Posted by Usha Rodrigues

I’m pretty sure that Vince Vaughn and Jon Favreau didn’t have in mind hitting the Strip with the ABA’s Business Bankruptcy Committee/National Conference of Bankruptcy Judges, but that’s what brings me to Sin City for the first time.

I’ve consciously avoided visiting Las Vegas—I don’t gamble, and 2 glasses of wine are about my limit. My early impressions were not good—the sight of the slot-machine spellbound greeted me as I deplaned (really, people?  Needed that one last preflight gambling hit?  Really?). With 2 hours to kill before the opening reception, I sought out the hotel gym…and found only the spa, which wished to charge me $25 a day for the privilege of working out. What kind of hotel doesn’t have a crappy room with a few treadmills and some ellipticals? The lobby/casino/restaurants are all muddled together, joined by a meandering faux cobblestone street.  With the flashing bright lights and confusing layout, it's like some concentrated bizarro perpetually nighttime Disney.  Only more vulgar.
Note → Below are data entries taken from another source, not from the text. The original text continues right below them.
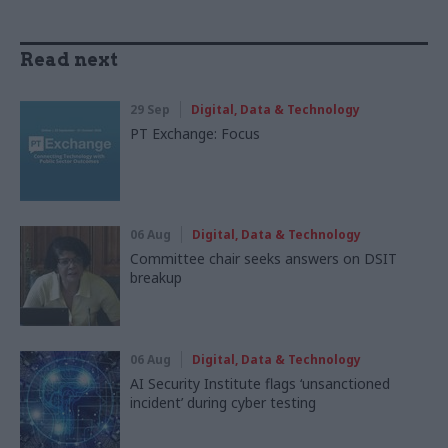
Read next
29 Sep
Digital, Data & Technology
PT Exchange: Focus
06 Aug
Digital, Data & Technology
Committee chair seeks answers on DSIT
breakup
06 Aug
Digital, Data & Technology
AI Security Institute flags ‘unsanctioned
incident’ during cyber testing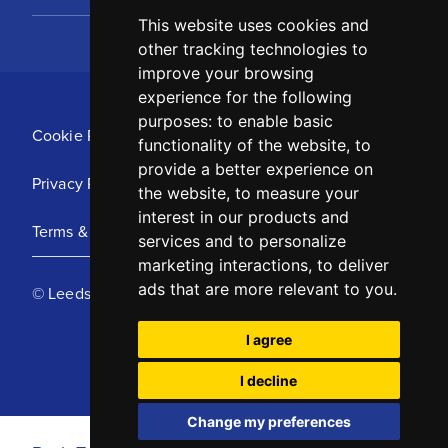
This website uses cookies and
other tracking technologies to
improve your browsing
experience for the following
purposes:
to enable basic
Cookie Policy
functionality of the website
,
to
provide a better experience on
Privacy Policy
the website
,
to measure your
interest in our products and
Terms & Conditions
services and to personalize
marketing interactions
,
to deliver
ads that are more relevant to you
.
© Leeds United Football Club 2025
I agree
I decline
Change my preferences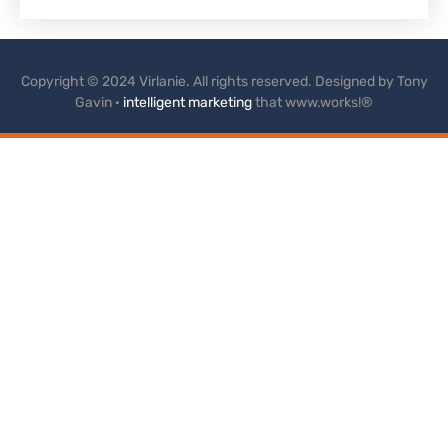
Copyright © 2024 Virlanie. All rights reserved. Designed by Tony
Gavin ·
intelligent marketing
that www.works!®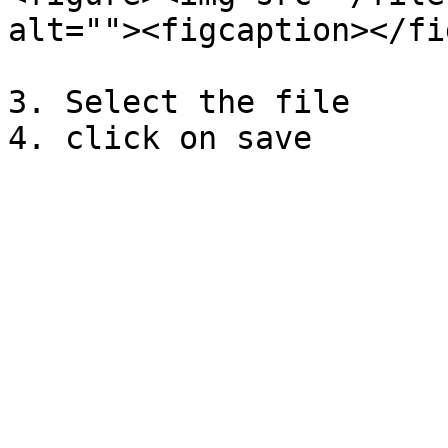
alt=""><figcaption></fi
3. Select the file
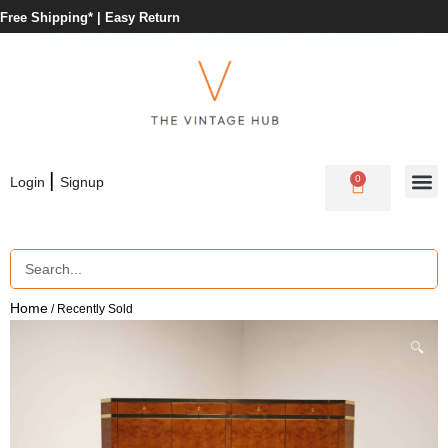
Free Shipping* |
Easy Return
|
0
Login
Signup
Home
/ Recently Sold
🔍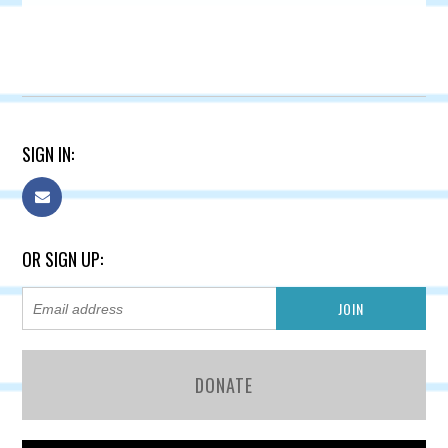
SIGN IN:
OR SIGN UP:
DONATE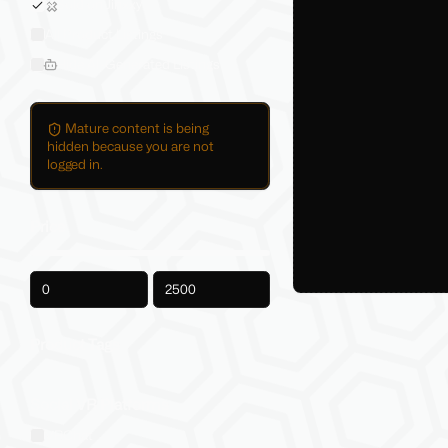
Sold on Jinxxy
All Product Listings
Hide AI-Generated Listings
Mature content is being
hidden because you are not
logged in.
Price
-
Product Tags
Social VR Platforms
VRChat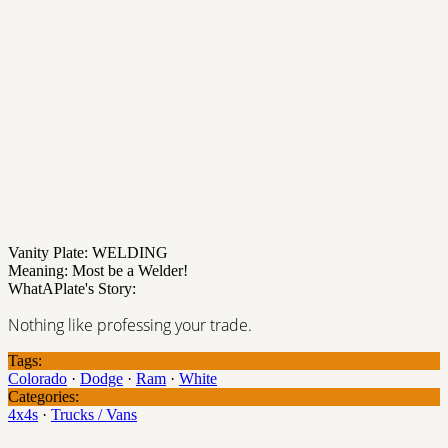
Vanity Plate: WELDING
Meaning: Most be a Welder!
WhatAPlate's Story:
Nothing like professing your trade.
Tags:
Colorado
·
Dodge
·
Ram
·
White
Categories:
4x4s
·
Trucks / Vans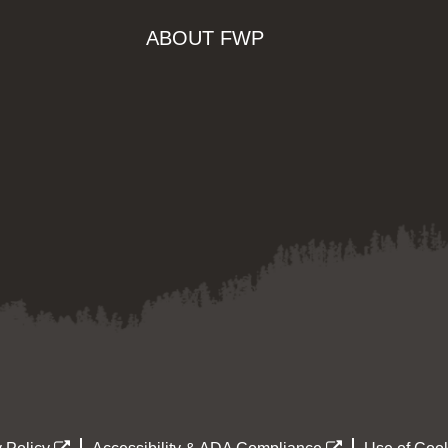
ABOUT FWP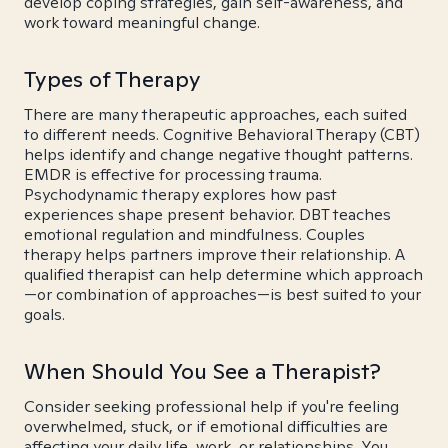
develop coping strategies, gain self-awareness, and
work toward meaningful change.
Types of Therapy
There are many therapeutic approaches, each suited
to different needs. Cognitive Behavioral Therapy (CBT)
helps identify and change negative thought patterns.
EMDR is effective for processing trauma.
Psychodynamic therapy explores how past
experiences shape present behavior. DBT teaches
emotional regulation and mindfulness. Couples
therapy helps partners improve their relationship. A
qualified therapist can help determine which approach
—or combination of approaches—is best suited to your
goals.
When Should You See a Therapist?
Consider seeking professional help if you're feeling
overwhelmed, stuck, or if emotional difficulties are
affecting your daily life, work, or relationships. You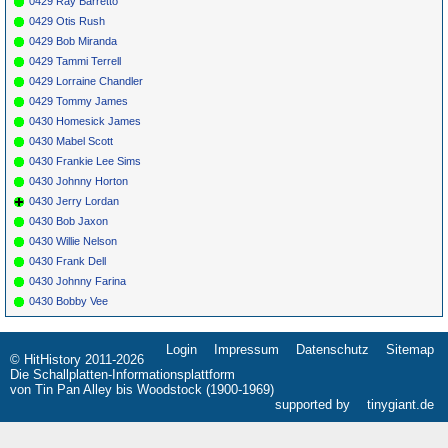
0429 Ray Barretto
0429 Otis Rush
0429 Bob Miranda
0429 Tammi Terrell
0429 Lorraine Chandler
0429 Tommy James
0430 Homesick James
0430 Mabel Scott
0430 Frankie Lee Sims
0430 Johnny Horton
0430 Jerry Lordan
0430 Bob Jaxon
0430 Willie Nelson
0430 Frank Dell
0430 Johnny Farina
0430 Bobby Vee
Login
Impressum
Datenschutz
Sitemap
Navigation
© HitHistory 2011-2026
überspringen
Die Schallplatten-Informationsplattform
von Tin Pan Alley bis Woodstock (1900-1969)
supported by
tinygiant.de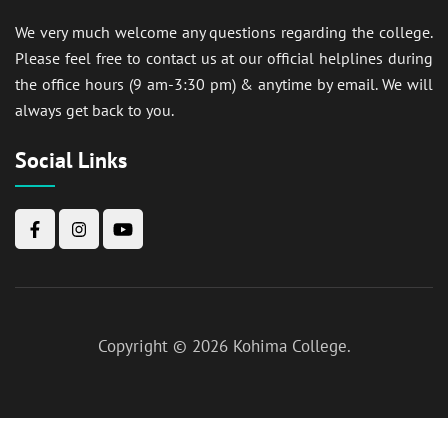
We very much welcome any questions regarding the college.
Please feel free to contact us at our official helplines during
the office hours (9 am-3:30 pm) & anytime by email. We will
always get back to you.
Social Links
Copyright © 2026
Kohima College
.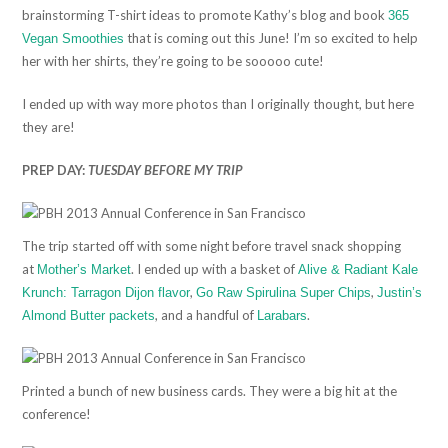
brainstorming T-shirt ideas to promote Kathy’s blog and book
365
that is coming out this June! I’m so excited to help
Vegan Smoothies
her with her shirts, they’re going to be sooooo cute!
I ended up with way more photos than I originally thought, but here
they are!
PREP DAY:
TUESDAY BEFORE MY TRIP
The trip started off with some night before travel snack shopping
at
. I ended up with a basket of
Mother’s Market
Alive & Radiant Kale
,
,
Krunch: Tarragon Dijon flavor
Go Raw Spirulina Super Chips
Justin’s
, and a handful of
.
Almond Butter packets
Larabars
Printed a bunch of new business cards. They were a big hit at the
conference!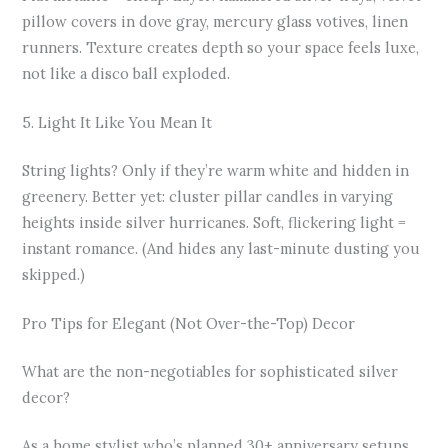
pillow covers in dove gray, mercury glass votives, linen
runners. Texture creates depth so your space feels luxe,
not like a disco ball exploded.
5. Light It Like You Mean It
String lights? Only if they’re warm white and hidden in
greenery. Better yet: cluster pillar candles in varying
heights inside silver hurricanes. Soft, flickering light =
instant romance. (And hides any last-minute dusting you
skipped.)
Pro Tips for Elegant (Not Over-the-Top) Decor
What are the non-negotiables for sophisticated silver
decor?
As a home stylist who’s planned 30+ anniversary setups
Still, things are looking up this morning in Vegas. I had my ritual 7:30 morning run—a necessary when on the road—and it was one of my best ever. Maybe it was the tempting candy colored 8-story TVs hawking Donny &  Marie, Garth, and other more dangerous delights.  Maybe it was the horrifically tacky but entertaining "architecture" of the casinos. Maybe it was the challenge of just trying to figure out which skywalks to take to cross the streets to navigate the town.

More soon from your intrepid (ABA Special Task Force on the Effect of TARP on Corporate Governance) Reporter.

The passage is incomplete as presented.